Townsend, who at one point had figured in speculation as to who would head the then-new Department of Homeland Security, was a familiar face in the United States, often appearing to argue the administration's position on morning news and Sunday interview shows.
When Democratic Sen. Russ Feingold said Mr. Bush should refrain from using the phrase "Islamic fascists" on grounds it was offensive to Muslims, Townsend explained the president's use of the phrase.
"What the president was trying to capture was this idea of using violence to achieve ideological ends - and that's wrong," she said at a news conference. "Regardless of what label you pin on it, it is this form of radical extremism that really wants to deny people freedom and impose a totalitarian vision of society on everyone that we object to."
This past July, following the release of a National Intelligence Estimate which concluded that al Qaeda is using its growing strength in Pakistan and Iraq to plot attacks on U.S. soil, Townsend refuted CBS Early Show co-anchor Hannah Storm's suggestion that the report showed the U.S. continues to face threats from a resurgent al Qaeda.
"What the report tells us is that we have constrained al Qaeda's ability to act against us - that al Qaeda believes, based on billions of dollars that we've spent, that we are a more difficult and less vulnerable target for them," she told Storm.
In September she made more than one public comment that al Qaeda leader Osama bin Laden was "virtually impotent," despite the resurgence of al Qaeda in the border area of Pakistan.
"This is about the best he can do," Townsend said of his repeated release of propaganda tapes. While the tapes have reminded the world of the six-year failure to capture him, on CNN's "Situation Room" she chose to characterize the efforts to capture or kill bin Laden as "a success that hasn't occurred yet."
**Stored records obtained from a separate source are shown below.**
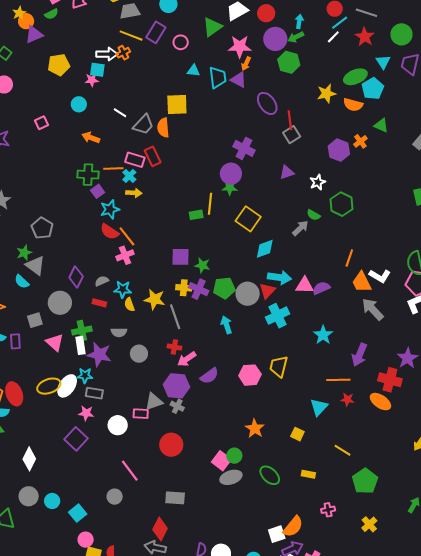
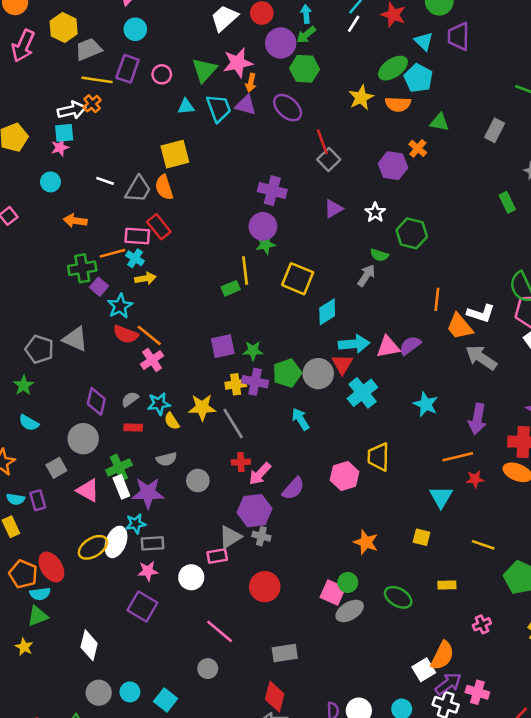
green triangle: (212, 27) -> (204, 70), moved
purple ellipse: (267, 103) -> (288, 108), moved
gray triangle: (35, 266) -> (75, 339), moved

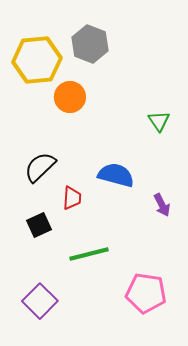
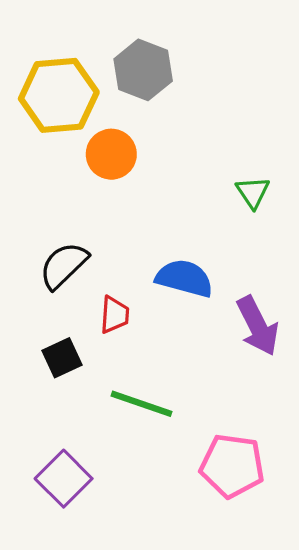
purple arrow: (162, 205) -> (258, 326), size x1.6
green line: (89, 254) -> (142, 404), turned 33

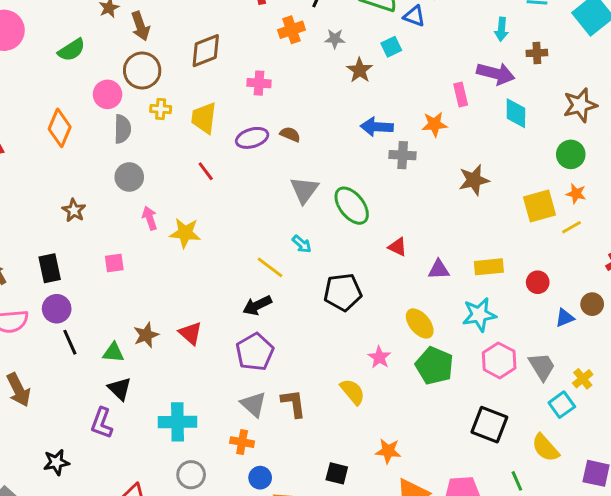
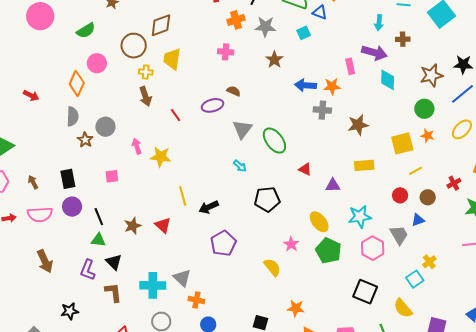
brown arrow: (140, 26) -> (145, 96), moved
gray star: (335, 39) -> (265, 27), size x1.5
brown diamond: (206, 51) -> (161, 25), moved
brown star: (360, 70) -> (274, 60), moved
pink cross: (259, 83) -> (226, 52), moved
pink circle: (108, 94) -> (97, 63), moved
yellow trapezoid: (204, 118) -> (172, 59), moved
blue arrow: (377, 127) -> (306, 85), moved
gray semicircle: (122, 129) -> (73, 116), moved
purple ellipse: (252, 138) -> (213, 105), moved
gray cross: (403, 155) -> (322, 110), moved
gray circle: (129, 177) -> (105, 127), moved
yellow line: (571, 227) -> (416, 171), moved
yellow line: (270, 267) -> (183, 196), moved, turned 36
yellow rectangle: (489, 267) -> (364, 165), moved
brown circle: (592, 304) -> (428, 197), moved
black line: (70, 342) -> (99, 217), moved
purple pentagon: (255, 352) -> (223, 243), moved
green triangle: (113, 353) -> (98, 240), moved
gray trapezoid: (542, 366) -> (399, 235), moved
brown L-shape: (293, 403) -> (113, 292), moved
gray triangle: (253, 404) -> (182, 278), moved
purple L-shape: (102, 423) -> (88, 270), moved

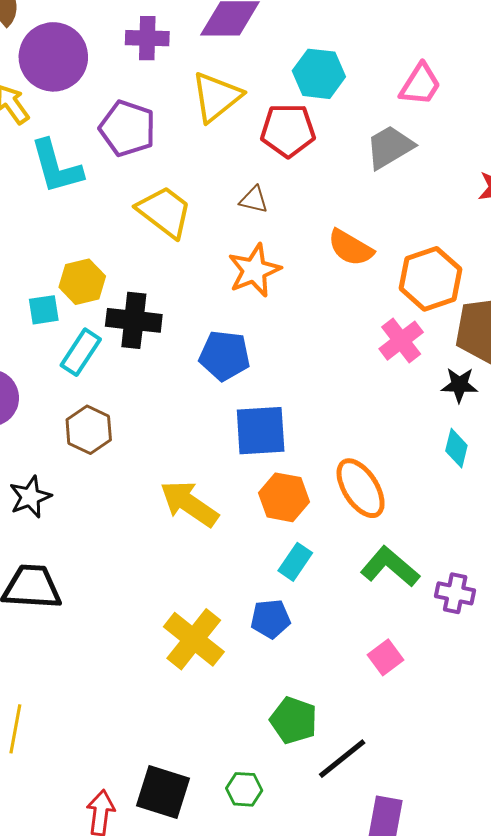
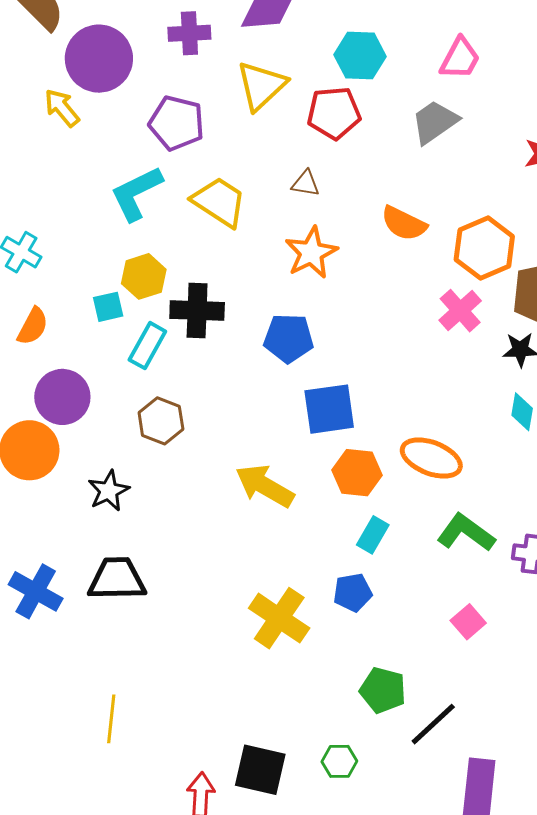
cyan L-shape: (56, 167) -> (136, 193), moved, turned 84
orange ellipse: (361, 488) -> (431, 458), turned -32

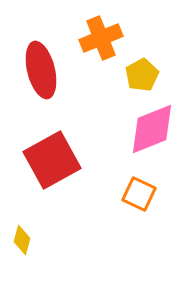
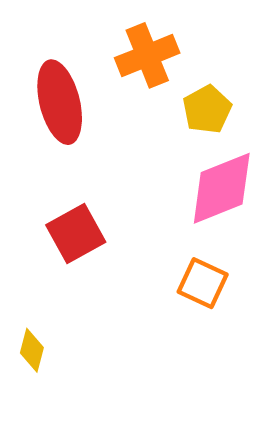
red square: (52, 160) -> (76, 233), size x0.7

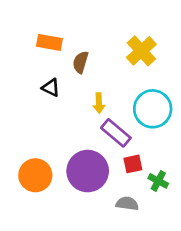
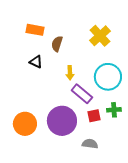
green cross: (158, 181) -> (114, 110), moved, turned -32

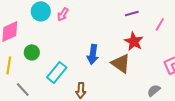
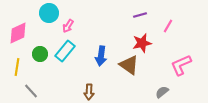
pink arrow: (63, 14) -> (68, 26), moved
red star: (134, 41) -> (142, 43), turned 30
cyan rectangle: (57, 72) -> (65, 51), moved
She has also dismissed charges that the CIA's interrogation tactics used on terrorism suspects were torture, saying to CNN that the CIA uses the "least harsh" methods first on detainees and get progressively harsher, until such time as the subject becomes "cooperative."
"When detainees are cooperative, the interrogation tactic stops and it turns into a debriefing," she said.
She had a high profile in the administration's recent response to the devastating wild fires in California, defending the White House reaction to the disaster as going "exactly the way it should be" and assuring Californians the federal response would be "better and faster" than its performance after Hurricane Katrina's strike against the Gulf of Mexico coastal states in 2005.
Townsend's departure is the latest among the lineup of players Mr. Bush brought to Washington.
He saw longtime friend, aide and confidant Alberto Gonzales resign in September in the face of a convulsive uproar in Congress over the dismissals of a slew of federal prosecutors and in connection with the administration's warrantless wiretap program. Defense Secretary Donald H. Rumsfeld resigned just after the time of the 2006 elections in which Democrats, harping on a get-out-of-Iraq theme, regained control of Congress.